The Finch Formerly Known As Gold

22 October 2005

Super marketing

The lead story in tomorrow's Oklahoman business section is about the quest for a downtown grocery store and the inevitable Catch-22 (23.84 including tax) that's standing in the way: grocers won't want to enter the downtown market unless they're sure there are enough potential shoppers in the area, and folks won't move downtown unless they have some place to shop. (A sidebar includes a map of stores "within a 10- to 15-minute drive of downtown," which I think is somewhat suspect, what with its inclusion of places like the Mayfair Market, which, being just this side of 50th Street, is inevitably going to be low on downtown shoppers' lists. The Wal-Mart at Belle Isle is just as far north, but nowhere near as far west; it's basically a straight shot up Classen.)

The kicker to this story, by Steve Lackmeyer and Tricia Pemberton, is the hiring of a research firm by the city's Powers That Be (City Hall, the Chamber of Commerce, and Downtown OKC) to ascertain the best possible site for a downtown grocery store.
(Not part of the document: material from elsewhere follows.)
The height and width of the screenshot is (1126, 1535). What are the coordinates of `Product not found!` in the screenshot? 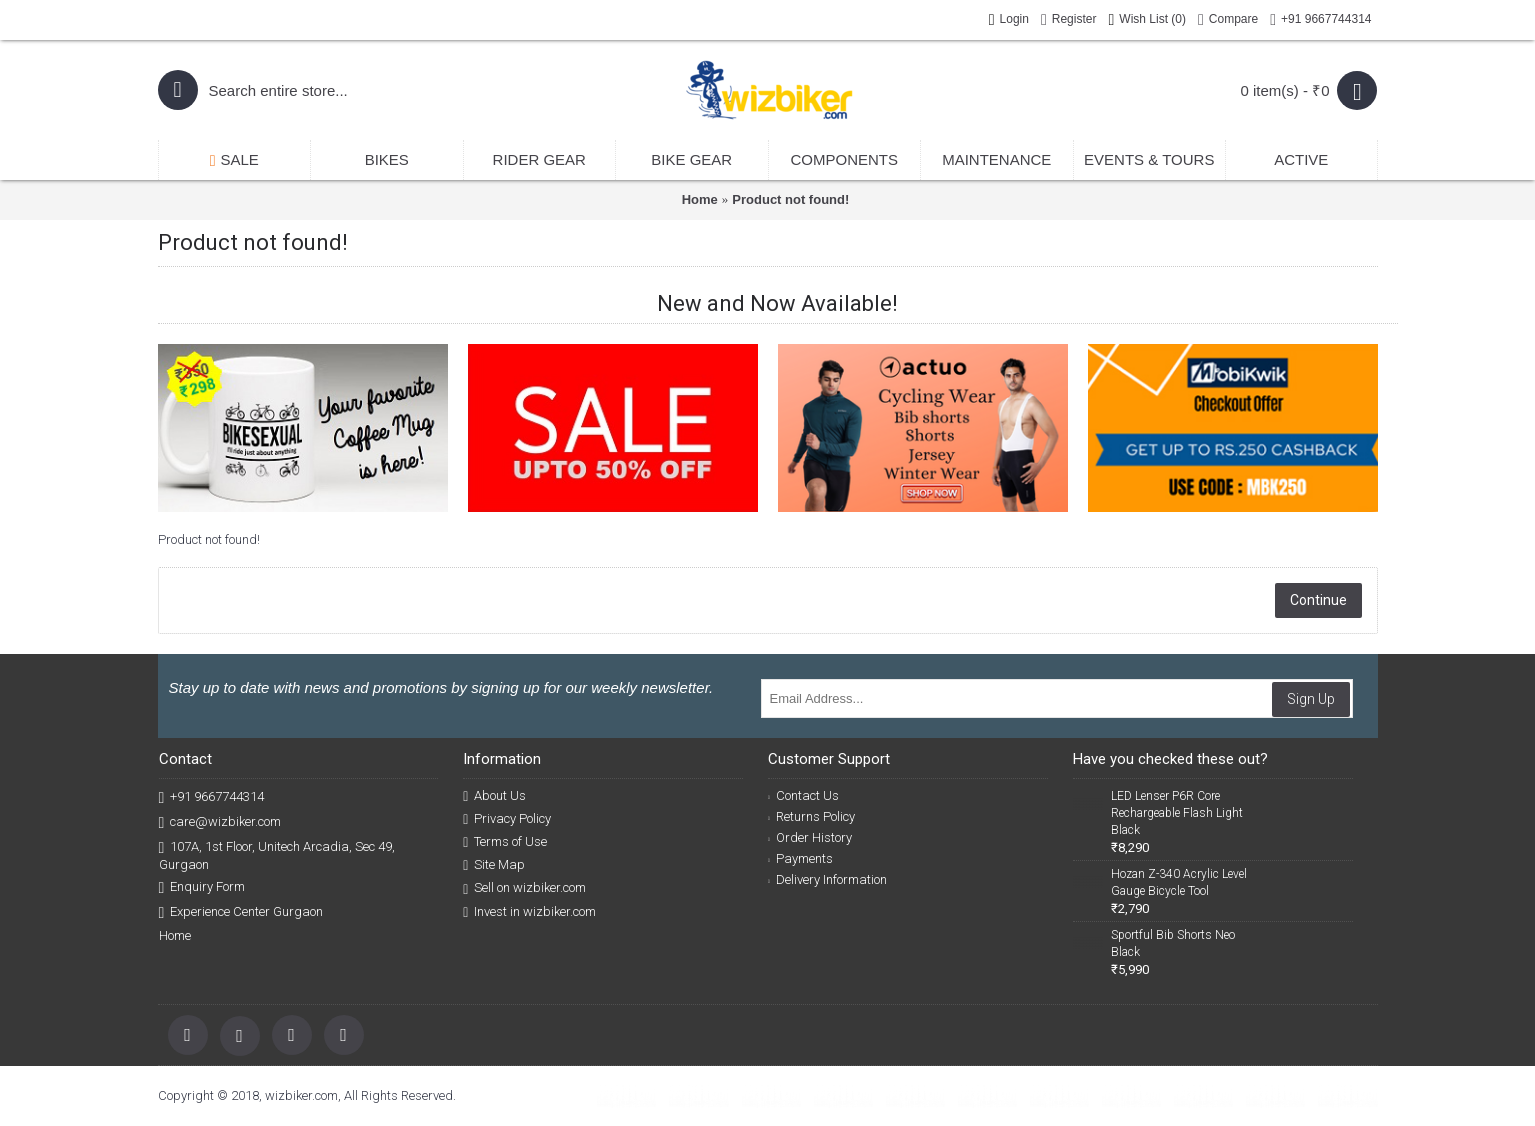 It's located at (790, 199).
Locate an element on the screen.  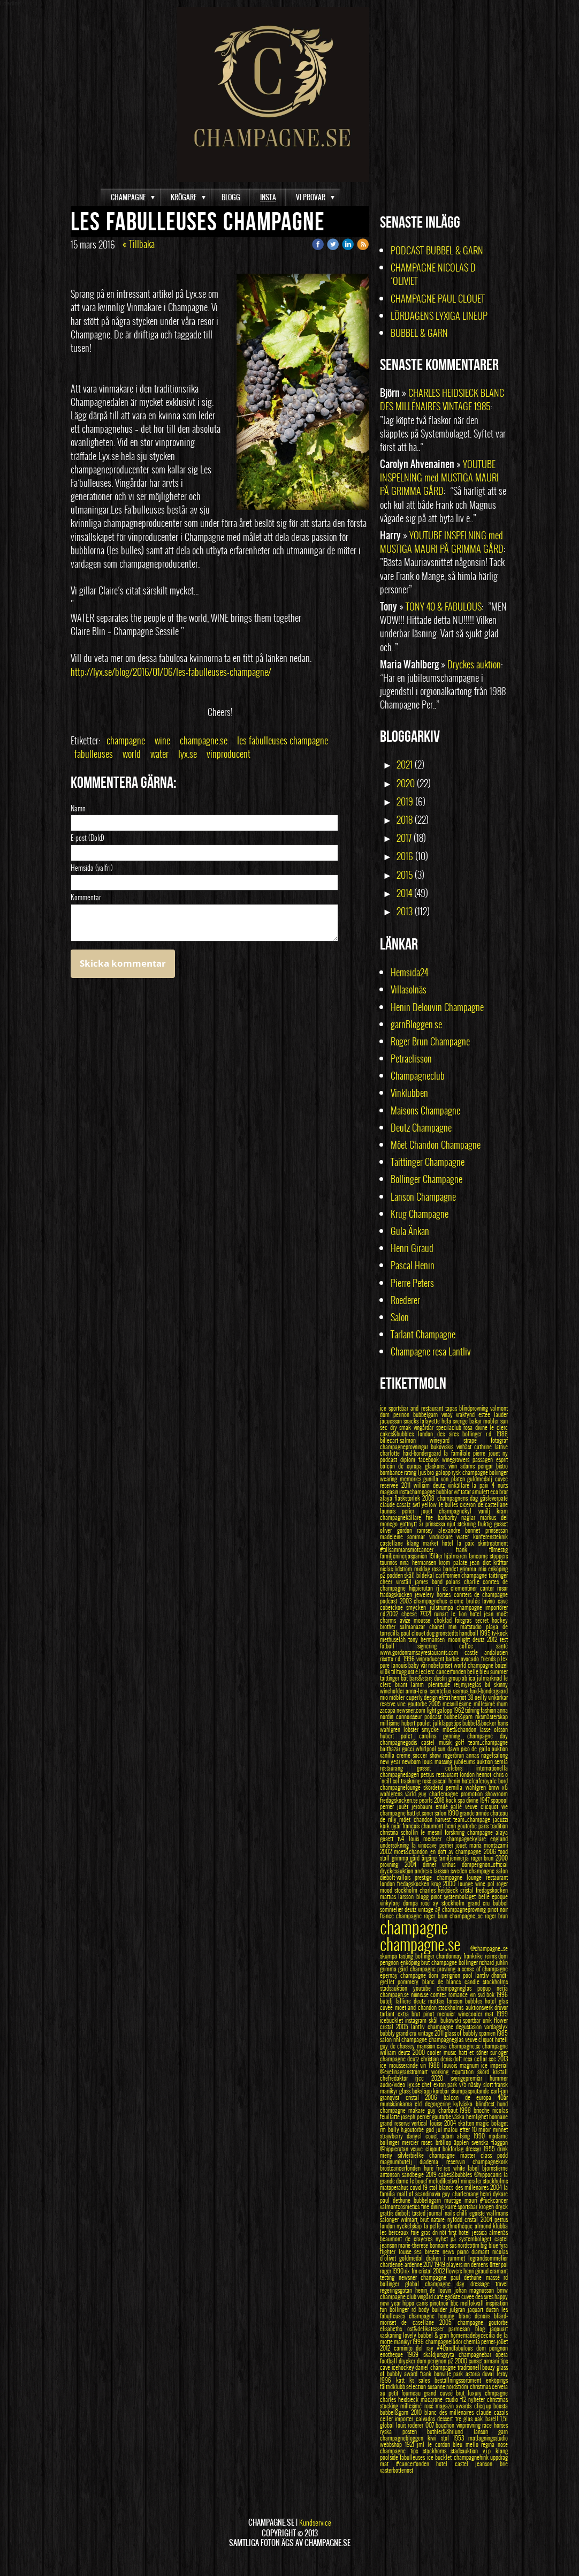 bonnaire is located at coordinates (498, 2116).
There's an interesting remark from a partner from said firm, developer Larry Kilduff:

There has been a dis-investment in the urban areas to where you have a hole in the doughnut. But most of these areas still have the density that would support retail. In most of those cities, and Oklahoma City is no different, development has moved far enough away that you find the hole in the doughnut is large enough to support retail again.

Rising dough raises all hopes, or something like that.
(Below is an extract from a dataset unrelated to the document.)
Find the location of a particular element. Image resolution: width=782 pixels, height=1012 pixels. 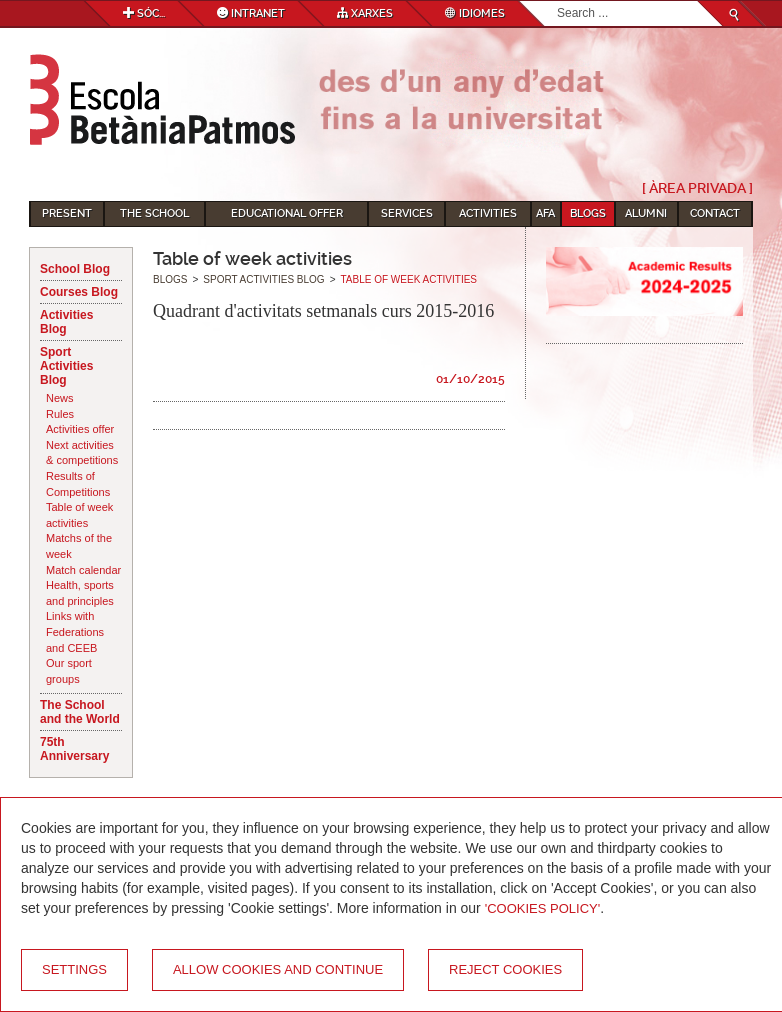 Our sport groups is located at coordinates (69, 671).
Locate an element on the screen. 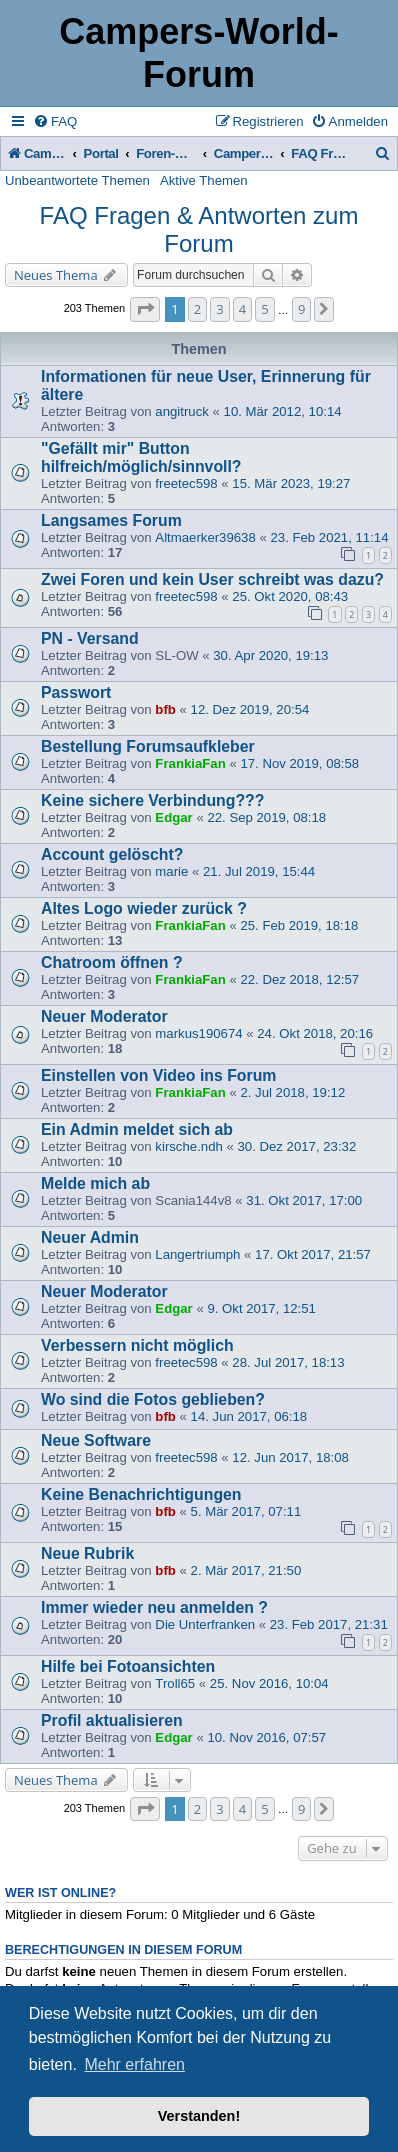 The width and height of the screenshot is (398, 2152). 30. Dez 2017, 23:32 is located at coordinates (296, 1146).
In another sidebar, the possibility of a specialty store like Whole Foods or the H.E.B. chain's Central Market is explored. I suspect that one (not both) could do well in the area: there's a core of distinctly-upscale residents downtown, and the stores are sufficiently different from the norm to justify the occasional trip downtown from the 'burbs.

Last winter, I projected that the most likely location for such a store would be just north of Deep Deuce, in the general Flatirons area: new developments are planned for this area anyway, and there would presumably be fairly-easy access from I-235. If I'm correct, I plan to take as much credit for it as possible; if I'm wrong, well, at least I'll check out the new store.

(Update, 6:30 am, 23 October: The story is now online at NewsOK.com.)

Posted at 7:07 PM to City Scene


It's not downtown, but it's close. Super Cao Nguyen north of 23rd (on Military?) has just about everything one might need for regular midwestern cooking, plus exotic vegetables, live fish, and any number of bizarre (for OK) and wonderful foods.

Posted by: dan at 9:48 PM on 22 October 2005

They did mention that one in the sidebar; it seems a lot more reasonable than some of their other choices.